Monday 31 March 2014

Persuasion by Jane Austen


 

 

Jane Austen's final novel, her most mature and wickedly satirical, is the story of Anne Elliott, a woman who gets a second chance at love. To achieve happiness she must learn to trust her own feelings and resist the social pressures of family and friends.

The story starts with the aftermath of Anne being persuaded by her family not to marry Captain Wentworth because he has nothing but his person to offer her, leaving this a rather dark story compared to the tone of Austen's previous novels. Even though the novel is rather short, it is not completely a light read; people face danger in "Persuasion", the fall ill, the fall in love and out again. Instead this dark telling is only lit by hope. Hope of falling in love and surviving it, hope of getting a second chance in life and to love and be loved in return.

"I must go, uncertain of my fate; but I shall return hither, or follow your party, as soon as possible.

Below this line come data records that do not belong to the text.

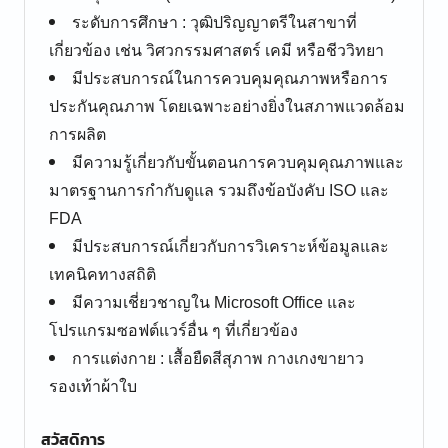
ระดับการศึกษา : วุฒิปริญญาตรีในสาขาที่
เกี่ยวข้อง เช่น วิศวกรรมศาสตร์ เคมี หรือชีววิทยา
มีประสบการณ์ในการควบคุมคุณภาพหรือการ
ประกันคุณภาพ โดยเฉพาะอย่างยิ่งในสภาพแวดล้อม
การผลิต
มีความรู้เกี่ยวกับขั้นตอนการควบคุมคุณภาพและ
มาตรฐานการกำกับดูแล รวมถึงข้อบังคับ ISO และ
FDA
มีประสบการณ์เกี่ยวกับการวิเคราะห์ข้อมูลและ
เทคนิคทางสถิติ
มีความเชี่ยวชาญใน Microsoft Office และ
โปรแกรมซอฟต์แวร์อื่น ๆ ที่เกี่ยวข้อง
การแต่งกาย : เสื้อยืดสีสุภาพ กางเกงขายาว
รองเท้าผ้าใบ
สวัสดิการ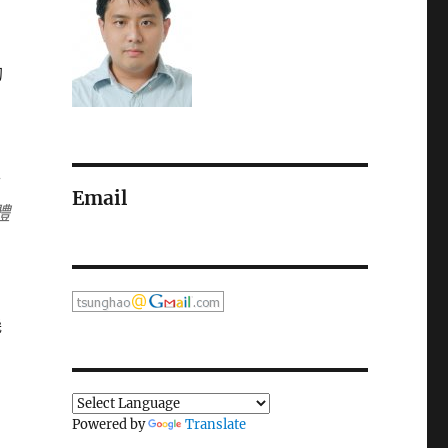
的
Email
體
幾
Powered by
Translate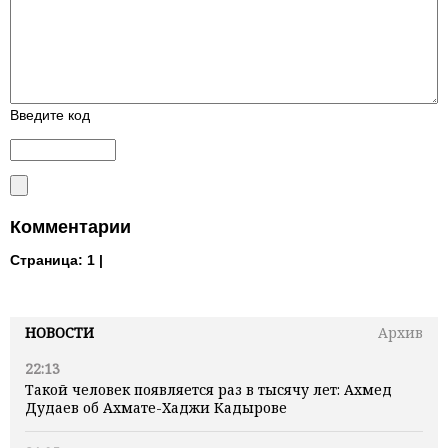
Введите код
Комментарии
Страница:
1 |
НОВОСТИ
Архив
22:13
Такой человек появляется раз в тысячу лет: Ахмед
Дудаев об Ахмате-Хаджи Кадырове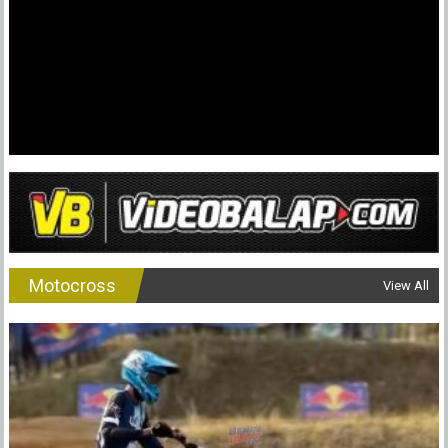
Mans
Dibatalka
Ini
Jadual
2019
Motocross
View All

A word, a look, will be enough to decide whether I enter your father's house this evening or never."

Somehow the ending of the plot is easily guessed, yet the road to that result is rather bumpy and unpredictable. It is filled with great dangers and several twists that makes the reader question his certainty of the end of the novel. It is after all not a typical Austen novel. I highly recommend this book to anyone being interested in reading Austen and realistic fiction.